The moldings in the house are white with dark brown shelving. I dont intend to change out the furniture anytime soon. Theres shelving that is brown/black.

Theres crown molding throughout the dining and living but im considering removing it or lowering it to put in alcove lighting via led strips to brighten the room if we continue with dark paint.

Please view the pictures and excuse the mess. Im doing quite a bit of work around the house.

All tips welcome


----------



## elie2wins (Jan 23, 2016)

I neglected to actually ask what any of you would recommend for this task. Any ideas?


----------



## Gymschu (Dec 12, 2010)

The walls actually look like a form of venetian plaster. Are you sure you want to paint them? If so, I recommend going to one of the major paint manufacturers (Valspar, Sherwin-Williams, Benjamin-Moore) websites and use their color visualizer. On some sites you can actually upload your photos and then play around with different colors until you come up with one that you like.

If you don't want to do that, many paint stores have personnel in the store with decorating experience and they can direct you. It's much cheaper than hiring an interior decorator.

Here's Valspar's virtual paint link:
http://www.valsparpaint.com/en/explore-colors/painter/index.html?ref=virtualpainter_homepage_menu


----------



## elie2wins (Jan 23, 2016)

Gymschu said:


> The walls actually look like a form of venetian plaster. Are you sure you want to paint them? If so, I recommend going to one of the major paint manufacturers (Valspar, Sherwin-Williams, Benjamin-Moore) websites and use their color visualizer. On some sites you can actually upload your photos and then play around with different colors until you come up with one that you like.
> 
> If you don't want to do that, many paint stores have personnel in the store with decorating experience and they can direct you. It's much cheaper than hiring an interior decorator.
> 
> ...


Venetian Plaster eh? Maybe, i thought it was all skip trowel using mud. The original paint there is Valspar, based on the empty cans, but i cant seem to get the store to match it plus theres a faux finish applied which nakes it hard to get a good sample. I had no intention of painting until i found a hole the size of my fist hidden behind a wide decorative shelf.


----------



## Gymschu (Dec 12, 2010)

"Venetian Plaster eh?"

Yes, pretty rare to see actual venetian plaster these days but there are lots of imitation products on the market. I thought if it was actually VP that you wouldn't want to mess with it and wreck the "look."

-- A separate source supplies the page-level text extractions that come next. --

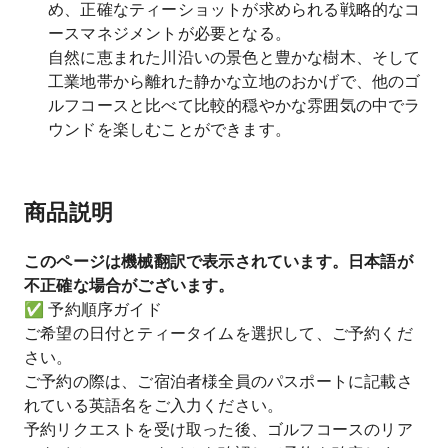
め、正確なティーショットが求められる戦略的なコ
ースマネジメントが必要となる。
自然に恵まれた川沿いの景色と豊かな樹木、そして
工業地帯から離れた静かな立地のおかげで、他のゴ
ルフコースと比べて比較的穏やかな雰囲気の中でラ
ウンドを楽しむことができます。
商品説明
このページは機械翻訳で表示されています。日本語が
不正確な場合がございます。
✅ 予約順序ガイド
ご希望の日付とティータイムを選択して、ご予約くだ
さい。
ご予約の際は、ご宿泊者様全員のパスポートに記載さ
れている英語名をご入力ください。
予約リクエストを受け取った後、ゴルフコースのリア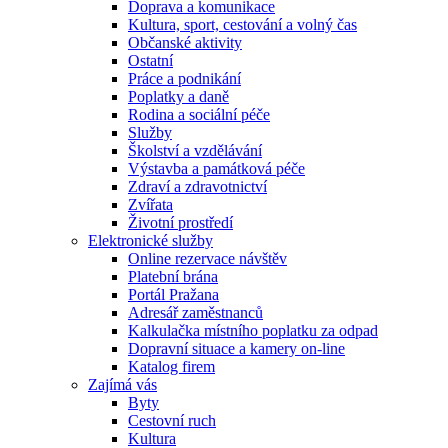
Doprava a komunikace
Kultura, sport, cestování a volný čas
Občanské aktivity
Ostatní
Práce a podnikání
Poplatky a daně
Rodina a sociální péče
Služby
Školství a vzdělávání
Výstavba a památková péče
Zdraví a zdravotnictví
Zvířata
Životní prostředí
Elektronické služby
Online rezervace návštěv
Platební brána
Portál Pražana
Adresář zaměstnanců
Kalkulačka místního poplatku za odpad
Dopravní situace a kamery on-line
Katalog firem
Zajímá vás
Byty
Cestovní ruch
Kultura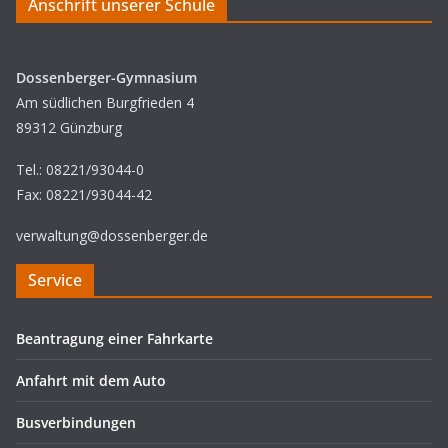
Anschrift unserer Schule
Dossenberger-Gymnasium
Am südlichen Burgfrieden 4
89312 Günzburg
Tel.: 08221/93044-0
Fax: 08221/93044-42
verwaltung@dossenberger.de
Service
Beantragung einer Fahrkarte
Anfahrt mit dem Auto
Busverbindungen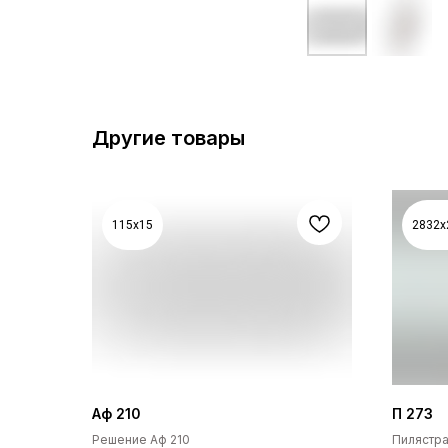
Другие товары
115x15
2832x
Аф 210
П 273
Решение Аф 210
Пилястра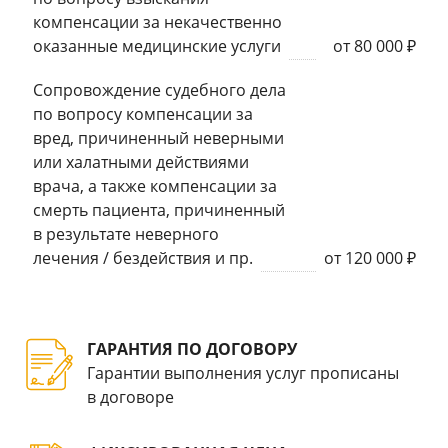
компенсации за некачественно
оказанные медицинские услуги
от 80 000 ₽
Сопровождение судебного дела
по вопросу компенсации за
вред, причиненный неверными
или халатными действиями
врача, а также компенсации за
смерть пациента, причиненный
в результате неверного
лечения / бездействия и пр.
от 120 000 ₽
ГАРАНТИЯ ПО ДОГОВОРУ
Гарантии выполнения услуг прописаны
в договоре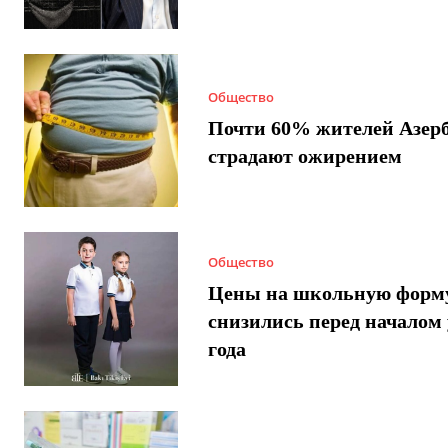
Общество
Почти 60% жителей Азер
страдают ожирением
Общество
Цены на школьную форм
снизились перед началом 
года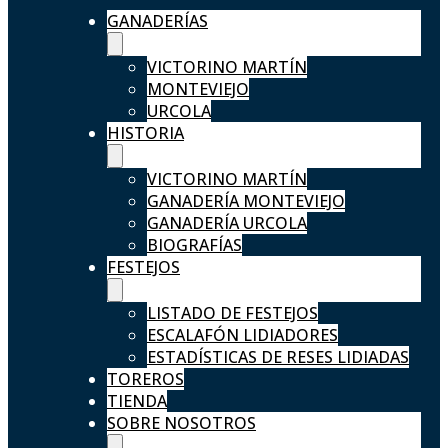
GANADERÍAS
VICTORINO MARTÍN
MONTEVIEJO
URCOLA
HISTORIA
VICTORINO MARTÍN
GANADERÍA MONTEVIEJO
GANADERÍA URCOLA
BIOGRAFÍAS
FESTEJOS
LISTADO DE FESTEJOS
ESCALAFÓN LIDIADORES
ESTADÍSTICAS DE RESES LIDIADAS
TOREROS
TIENDA
SOBRE NOSOTROS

If it's skip trowel, well, certainly it can be painted over. Personally, I'm a Sherwin-Williams guy who likes Cashmere Low-lustre and SuperPaint Satin. Many on here are big fans of Benjamin Moore's Aura.


----------



## Two Knots (Nov 12, 2011)

The rooms are dark. I would paint them a light creamy beige or 
off white; something like the background on the pillows.
First paint, then tackle the lighting.


----------



## beee (Dec 23, 2015)

The room looks dark due to the dark color of sofa,TV seat etc.Change these colors check whether if it will look better.


----------



## elie2wins (Jan 23, 2016)

This room doesn't receive adequate lighting as its a northfacing room with on 2 windows. No direct sunlight on low natural light


----------



## rahulahuja2685 (Jul 2, 2015)

I think the sofa set is occupying much more space in the room.


----------



## michael73 (Mar 21, 2016)

You can try yellow and white color theme for living room. Also any combination of red, black, green with white will definitely light up the space and you'll fell awesome for sure with the theme.


----------